• Directions:
Please transcribe the records precisely; pictures stay out of your copy.

• Saved entries:
= = = = = = =
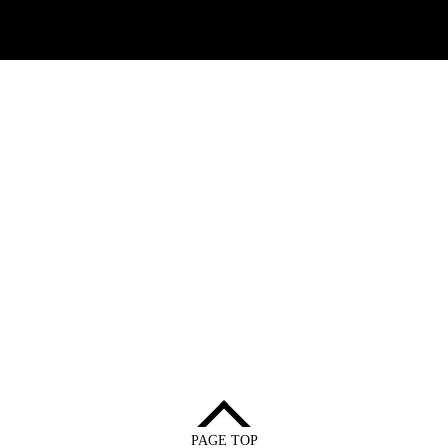
PAGE TOP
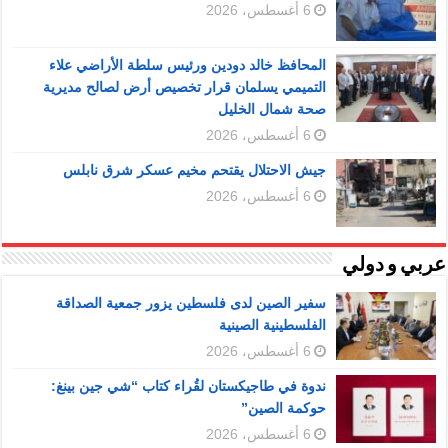
6 أغسطس، 2026
المحافظ خالد دودين ورئيس سلطة الأراضي علاء
التميمي يسلمان قرار تخصيص أرض لصالح مديرية
صحة شمال الخليل
6 أغسطس، 2026
جيش الاحتلال يقتحم مخيم عسكر شرق نابلس
6 أغسطس، 2026
عربي و دولي
سفير الصين لدى فلسطين يزور جمعية الصداقة
الفلسطينية الصينية
6 أغسطس، 2026
ندوة في طاجيكستان لقُراء كتاب “شي جين بينغ:
حوكمة الصين”
6 أغسطس، 2026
= = = = = = =
• Solved problem:
PAGE TOP
6 أغسطس، 2026
المحافظ خالد دودين ورئيس سلطة الأراضي علاء
التميمي يسلمان قرار تخصيص أرض لصالح مديرية
صحة شمال الخليل
6 أغسطس، 2026
جيش الاحتلال يقتحم مخيم عسكر شرق نابلس
6 أغسطس، 2026
عربي و دولي
سفير الصين لدى فلسطين يزور جمعية الصداقة
الفلسطينية الصينية
6 أغسطس، 2026
ندوة في طاجيكستان لقُراء كتاب “شي جين بينغ:
حوكمة الصين”
6 أغسطس، 2026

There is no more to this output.